# CSCI 6962/4962 Project Details, Fall 2023

The second major component of the course (primary being the homework), is the course project. The purpose of this component of the course is to give you experience with reading research literature critically, and experience with the process of crafting articulate technical presentations.

Your project selection must relate to the content of the course: it should involve large-scale machine learning or optimization. Due to the size of the class, the projects will be done in groups, each consisting entirely of undergrads or of grads. Preliminary group assignments will be posted to Piazza by Lecture 5; students are welcome to change group membership as long as everyone affected agrees.

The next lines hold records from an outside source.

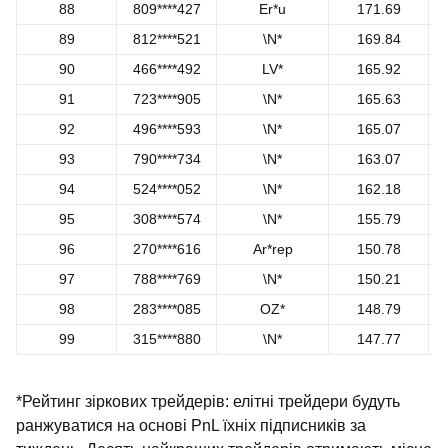
88
809****427
Er*u
171.69
89
812****521
\N*
169.84
90
466****492
LV*
165.92
91
723****905
\N*
165.63
92
496****593
\N*
165.07
93
790****734
\N*
163.07
94
524****052
\N*
162.18
95
308****574
\N*
155.79
96
270****616
Ar*rep
150.78
97
788****769
\N*
150.21
98
283****085
OZ*
148.79
99
315****880
\N*
147.77
*Рейтинг зіркових трейдерів: елітні трейдери будуть
ранжуватися на основі PnL їхніх підписників за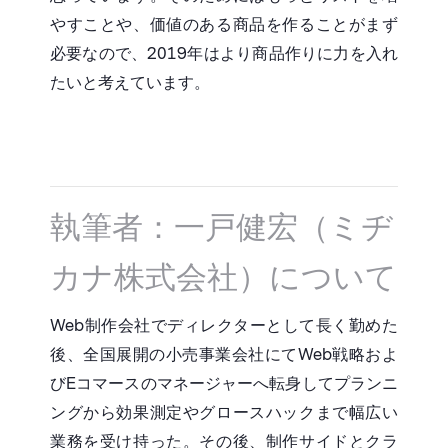
やすことや、価値のある商品を作ることがまず
必要なので、2019年はより商品作りに力を入れ
たいと考えています。
執筆者：一戸健宏（ミヂ
カナ株式会社）について
Web制作会社でディレクターとして長く勤めた
後、全国展開の小売事業会社にてWeb戦略およ
びEコマースのマネージャーへ転身してプランニ
ングから効果測定やグロースハックまで幅広い
業務を受け持った。その後、制作サイドとクラ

Groups will choose to do one of two types of projects: *research* projects, or *pedagogical* projects. Graduate students must select a research project.

** Research projects.** In these, you will do original research related to the content of the course, either theoretical or applied; this research can be work you have already been conducting, or could be new. This research will be presented in a 20 minute presentation and a report written in the format of an ICLR workshop submission.

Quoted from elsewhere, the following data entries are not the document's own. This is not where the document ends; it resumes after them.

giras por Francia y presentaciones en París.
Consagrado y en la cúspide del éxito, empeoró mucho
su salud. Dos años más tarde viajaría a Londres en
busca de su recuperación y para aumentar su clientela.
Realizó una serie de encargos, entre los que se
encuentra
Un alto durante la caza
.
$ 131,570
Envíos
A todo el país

** Pedagogical projects.**
For these, you will develop written lecture notes and an accompanying 20 minute presentation covering a topic that is related to, but not covered, in the course; part of this presentation must consist of a freshly designed empirical evaluation of the method or result under consideration.The presentation should be accompanied by a problem set, with solutions, similar in difficulty to the ones assigned in class to test the understanding of students after watching the presentation. You can choose to survey algorithms in particular subfields of ML or optimization that we do not cover in class, or focus on a single paper in detail.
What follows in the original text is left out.